§ **Activity**: Word for word, copy every line of the data.

§ **Material for this task**:
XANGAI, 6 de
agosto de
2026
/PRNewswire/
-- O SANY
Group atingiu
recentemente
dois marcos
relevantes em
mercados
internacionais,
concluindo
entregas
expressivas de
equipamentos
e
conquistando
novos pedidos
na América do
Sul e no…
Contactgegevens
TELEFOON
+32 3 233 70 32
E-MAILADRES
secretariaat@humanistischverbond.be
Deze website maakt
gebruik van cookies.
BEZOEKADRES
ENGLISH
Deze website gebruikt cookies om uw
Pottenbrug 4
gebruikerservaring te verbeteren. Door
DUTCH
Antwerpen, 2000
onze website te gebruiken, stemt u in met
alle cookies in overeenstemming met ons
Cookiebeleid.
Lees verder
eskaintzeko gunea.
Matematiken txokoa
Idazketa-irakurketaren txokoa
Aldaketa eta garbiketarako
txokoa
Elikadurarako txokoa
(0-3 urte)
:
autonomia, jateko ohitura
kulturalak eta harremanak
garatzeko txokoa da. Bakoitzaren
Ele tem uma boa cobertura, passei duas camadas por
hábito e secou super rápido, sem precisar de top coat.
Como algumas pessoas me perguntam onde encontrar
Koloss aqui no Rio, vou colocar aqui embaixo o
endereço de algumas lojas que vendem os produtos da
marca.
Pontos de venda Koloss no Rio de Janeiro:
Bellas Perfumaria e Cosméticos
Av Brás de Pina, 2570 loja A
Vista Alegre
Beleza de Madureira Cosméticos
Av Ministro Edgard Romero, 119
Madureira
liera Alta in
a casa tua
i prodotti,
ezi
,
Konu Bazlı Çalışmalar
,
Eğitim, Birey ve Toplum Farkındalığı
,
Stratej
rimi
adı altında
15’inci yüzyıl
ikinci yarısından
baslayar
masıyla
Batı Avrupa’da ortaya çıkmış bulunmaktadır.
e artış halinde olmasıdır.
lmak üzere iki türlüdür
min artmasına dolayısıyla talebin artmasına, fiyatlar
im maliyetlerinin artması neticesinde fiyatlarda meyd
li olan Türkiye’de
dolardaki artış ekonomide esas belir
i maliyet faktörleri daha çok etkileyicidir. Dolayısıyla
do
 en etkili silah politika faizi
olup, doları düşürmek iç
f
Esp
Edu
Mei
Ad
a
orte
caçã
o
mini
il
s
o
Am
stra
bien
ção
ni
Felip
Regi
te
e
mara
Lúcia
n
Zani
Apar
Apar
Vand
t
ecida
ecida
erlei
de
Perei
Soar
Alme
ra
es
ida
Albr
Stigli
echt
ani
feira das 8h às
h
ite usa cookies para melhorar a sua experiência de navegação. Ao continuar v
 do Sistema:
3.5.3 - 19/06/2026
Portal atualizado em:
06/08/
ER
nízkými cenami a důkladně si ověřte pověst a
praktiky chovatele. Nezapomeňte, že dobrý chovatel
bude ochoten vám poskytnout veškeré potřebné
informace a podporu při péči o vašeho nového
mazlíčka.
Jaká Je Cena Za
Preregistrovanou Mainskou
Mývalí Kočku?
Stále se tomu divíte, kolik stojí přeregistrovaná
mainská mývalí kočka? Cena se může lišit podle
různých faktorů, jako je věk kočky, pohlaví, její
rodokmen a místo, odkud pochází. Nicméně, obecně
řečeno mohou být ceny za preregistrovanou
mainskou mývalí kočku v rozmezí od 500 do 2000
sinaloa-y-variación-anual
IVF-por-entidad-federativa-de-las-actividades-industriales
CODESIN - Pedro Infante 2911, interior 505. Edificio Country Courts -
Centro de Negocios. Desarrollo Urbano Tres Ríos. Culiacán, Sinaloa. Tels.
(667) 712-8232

§ **Problem solution**:
XANGAI, 6 de
agosto de
2026
/PRNewswire/
-- O SANY
Group atingiu
recentemente
dois marcos
relevantes em
mercados
internacionais,
concluindo
entregas
expressivas de
equipamentos
e
conquistando
novos pedidos
na América do
Sul e no…
Contactgegevens
TELEFOON
+32 3 233 70 32
E-MAILADRES
secretariaat@humanistischverbond.be
Deze website maakt
gebruik van cookies.
BEZOEKADRES
ENGLISH
Deze website gebruikt cookies om uw
Pottenbrug 4
gebruikerservaring te verbeteren. Door
DUTCH
Antwerpen, 2000
onze website te gebruiken, stemt u in met
alle cookies in overeenstemming met ons
Cookiebeleid.
Lees verder
eskaintzeko gunea.
Matematiken txokoa
Idazketa-irakurketaren txokoa
Aldaketa eta garbiketarako
txokoa
Elikadurarako txokoa
(0-3 urte)
:
autonomia, jateko ohitura
kulturalak eta harremanak
garatzeko txokoa da. Bakoitzaren
Ele tem uma boa cobertura, passei duas camadas por
hábito e secou super rápido, sem precisar de top coat.
Como algumas pessoas me perguntam onde encontrar
Koloss aqui no Rio, vou colocar aqui embaixo o
endereço de algumas lojas que vendem os produtos da
marca.
Pontos de venda Koloss no Rio de Janeiro:
Bellas Perfumaria e Cosméticos
Av Brás de Pina, 2570 loja A
Vista Alegre
Beleza de Madureira Cosméticos
Av Ministro Edgard Romero, 119
Madureira
liera Alta in
a casa tua
i prodotti,
ezi
,
Konu Bazlı Çalışmalar
,
Eğitim, Birey ve Toplum Farkındalığı
,
Stratej
rimi
adı altında
15’inci yüzyıl
ikinci yarısından
baslayar
masıyla
Batı Avrupa’da ortaya çıkmış bulunmaktadır.
e artış halinde olmasıdır.
lmak üzere iki türlüdür
min artmasına dolayısıyla talebin artmasına, fiyatlar
im maliyetlerinin artması neticesinde fiyatlarda meyd
li olan Türkiye’de
dolardaki artış ekonomide esas belir
i maliyet faktörleri daha çok etkileyicidir. Dolayısıyla
do
 en etkili silah politika faizi
olup, doları düşürmek iç
f
Esp
Edu
Mei
Ad
a
orte
caçã
o
mini
il
s
o
Am
stra
bien
ção
ni
Felip
Regi
te
e
mara
Lúcia
n
Zani
Apar
Apar
Vand
t
ecida
ecida
erlei
de
Perei
Soar
Alme
ra
es
ida
Albr
Stigli
echt
ani
feira das 8h às
h
ite usa cookies para melhorar a sua experiência de navegação. Ao continuar v
 do Sistema:
3.5.3 - 19/06/2026
Portal atualizado em:
06/08/
ER
nízkými cenami a důkladně si ověřte pověst a
praktiky chovatele. Nezapomeňte, že dobrý chovatel
bude ochoten vám poskytnout veškeré potřebné
informace a podporu při péči o vašeho nového
mazlíčka.
Jaká Je Cena Za
Preregistrovanou Mainskou
Mývalí Kočku?
Stále se tomu divíte, kolik stojí přeregistrovaná
mainská mývalí kočka? Cena se může lišit podle
různých faktorů, jako je věk kočky, pohlaví, její
rodokmen a místo, odkud pochází. Nicméně, obecně
řečeno mohou být ceny za preregistrovanou
mainskou mývalí kočku v rozmezí od 500 do 2000
sinaloa-y-variación-anual
IVF-por-entidad-federativa-de-las-actividades-industriales
CODESIN - Pedro Infante 2911, interior 505. Edificio Country Courts -
Centro de Negocios. Desarrollo Urbano Tres Ríos. Culiacán, Sinaloa. Tels.
(667) 712-8232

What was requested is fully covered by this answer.